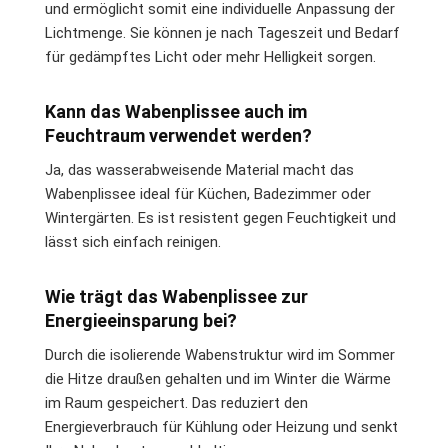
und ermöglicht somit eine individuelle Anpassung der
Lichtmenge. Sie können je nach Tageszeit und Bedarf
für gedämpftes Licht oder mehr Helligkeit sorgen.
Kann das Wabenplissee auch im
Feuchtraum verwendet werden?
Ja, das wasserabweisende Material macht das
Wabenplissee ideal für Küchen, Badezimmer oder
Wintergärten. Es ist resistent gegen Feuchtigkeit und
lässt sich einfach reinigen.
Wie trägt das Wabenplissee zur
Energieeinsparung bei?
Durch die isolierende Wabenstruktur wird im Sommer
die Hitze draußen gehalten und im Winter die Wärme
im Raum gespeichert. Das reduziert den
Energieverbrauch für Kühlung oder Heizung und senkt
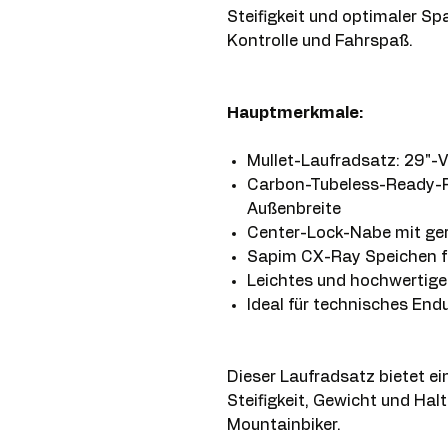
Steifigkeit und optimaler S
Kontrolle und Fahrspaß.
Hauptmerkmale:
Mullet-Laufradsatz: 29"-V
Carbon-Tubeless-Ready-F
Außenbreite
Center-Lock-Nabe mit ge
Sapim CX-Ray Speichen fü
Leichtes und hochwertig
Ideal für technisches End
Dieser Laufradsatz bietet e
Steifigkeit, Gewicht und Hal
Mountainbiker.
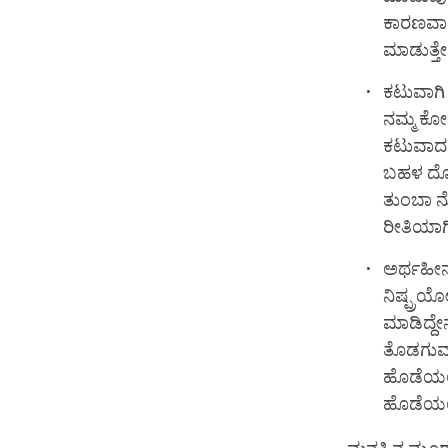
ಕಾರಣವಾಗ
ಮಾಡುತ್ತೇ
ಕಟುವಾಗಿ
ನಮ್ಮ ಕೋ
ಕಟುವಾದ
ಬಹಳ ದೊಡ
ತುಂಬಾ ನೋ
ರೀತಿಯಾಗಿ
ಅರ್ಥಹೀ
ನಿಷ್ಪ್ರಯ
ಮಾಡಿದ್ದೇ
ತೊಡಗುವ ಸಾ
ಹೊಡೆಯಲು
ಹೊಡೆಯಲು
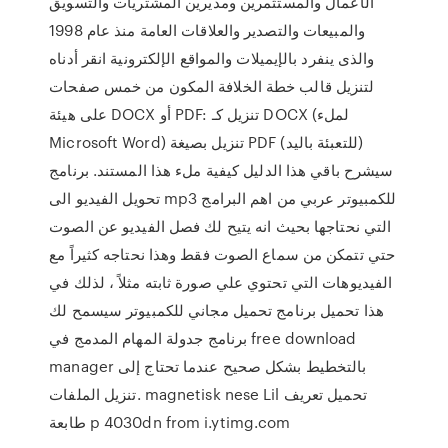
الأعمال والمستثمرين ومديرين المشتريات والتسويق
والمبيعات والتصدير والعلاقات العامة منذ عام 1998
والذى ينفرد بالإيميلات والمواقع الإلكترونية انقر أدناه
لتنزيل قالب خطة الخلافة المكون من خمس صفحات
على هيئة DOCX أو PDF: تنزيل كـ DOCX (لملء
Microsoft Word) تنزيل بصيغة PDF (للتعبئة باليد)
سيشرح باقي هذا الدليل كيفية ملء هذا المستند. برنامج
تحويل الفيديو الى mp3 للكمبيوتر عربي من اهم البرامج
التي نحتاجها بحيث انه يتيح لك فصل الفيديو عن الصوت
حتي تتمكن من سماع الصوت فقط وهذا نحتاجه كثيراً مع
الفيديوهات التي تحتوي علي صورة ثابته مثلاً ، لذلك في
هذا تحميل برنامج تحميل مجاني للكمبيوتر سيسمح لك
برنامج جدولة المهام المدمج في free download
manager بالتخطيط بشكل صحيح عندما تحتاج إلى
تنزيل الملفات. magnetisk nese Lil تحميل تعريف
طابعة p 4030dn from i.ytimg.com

----

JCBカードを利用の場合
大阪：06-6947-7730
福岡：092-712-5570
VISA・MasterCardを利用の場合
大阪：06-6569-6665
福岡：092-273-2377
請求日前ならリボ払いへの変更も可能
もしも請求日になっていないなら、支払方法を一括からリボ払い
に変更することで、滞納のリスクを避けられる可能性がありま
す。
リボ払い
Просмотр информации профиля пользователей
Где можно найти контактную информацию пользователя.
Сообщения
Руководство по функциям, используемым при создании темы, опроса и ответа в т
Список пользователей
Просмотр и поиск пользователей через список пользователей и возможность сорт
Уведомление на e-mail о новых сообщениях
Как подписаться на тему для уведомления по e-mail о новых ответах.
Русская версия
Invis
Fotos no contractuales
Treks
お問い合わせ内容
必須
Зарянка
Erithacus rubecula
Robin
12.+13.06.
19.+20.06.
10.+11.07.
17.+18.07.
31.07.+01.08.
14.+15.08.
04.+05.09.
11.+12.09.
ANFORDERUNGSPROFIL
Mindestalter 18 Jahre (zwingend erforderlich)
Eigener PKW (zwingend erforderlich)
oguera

----

-- WHAT YOU WILL DO --
Look back at the data above, then output exactly the lines from the line holding "und ermöglicht somit" up to and including the line holding "Microsoft Word) تنزيل". Leave out the pictures.

-- OUTPUT --
und ermöglicht somit eine individuelle Anpassung der
Lichtmenge. Sie können je nach Tageszeit und Bedarf
für gedämpftes Licht oder mehr Helligkeit sorgen.
Kann das Wabenplissee auch im
Feuchtraum verwendet werden?
Ja, das wasserabweisende Material macht das
Wabenplissee ideal für Küchen, Badezimmer oder
Wintergärten. Es ist resistent gegen Feuchtigkeit und
lässt sich einfach reinigen.
Wie trägt das Wabenplissee zur
Energieeinsparung bei?
Durch die isolierende Wabenstruktur wird im Sommer
die Hitze draußen gehalten und im Winter die Wärme
im Raum gespeichert. Das reduziert den
Energieverbrauch für Kühlung oder Heizung und senkt
Steifigkeit und optimaler S
Kontrolle und Fahrspaß.
Hauptmerkmale:
Mullet-Laufradsatz: 29"-V
Carbon-Tubeless-Ready-F
Außenbreite
Center-Lock-Nabe mit ge
Sapim CX-Ray Speichen fü
Leichtes und hochwertig
Ideal für technisches End
Dieser Laufradsatz bietet e
Steifigkeit, Gewicht und Hal
Mountainbiker.
ಕಾರಣವಾಗ
ಮಾಡುತ್ತೇ
ಕಟುವಾಗಿ
ನಮ್ಮ ಕೋ
ಕಟುವಾದ
ಬಹಳ ದೊಡ
ತುಂಬಾ ನೋ
ರೀತಿಯಾಗಿ
ಅರ್ಥಹೀ
ನಿಷ್ಪ್ರಯ
ಮಾಡಿದ್ದೇ
ತೊಡಗುವ ಸಾ
ಹೊಡೆಯಲು
ಹೊಡೆಯಲು
الأعمال والمستثمرين ومديرين المشتريات والتسويق
والمبيعات والتصدير والعلاقات العامة منذ عام 1998
والذى ينفرد بالإيميلات والمواقع الإلكترونية انقر أدناه
لتنزيل قالب خطة الخلافة المكون من خمس صفحات
على هيئة DOCX أو PDF: تنزيل كـ DOCX (لملء
Microsoft Word) تنزيل بصيغة PDF (للتعبئة باليد)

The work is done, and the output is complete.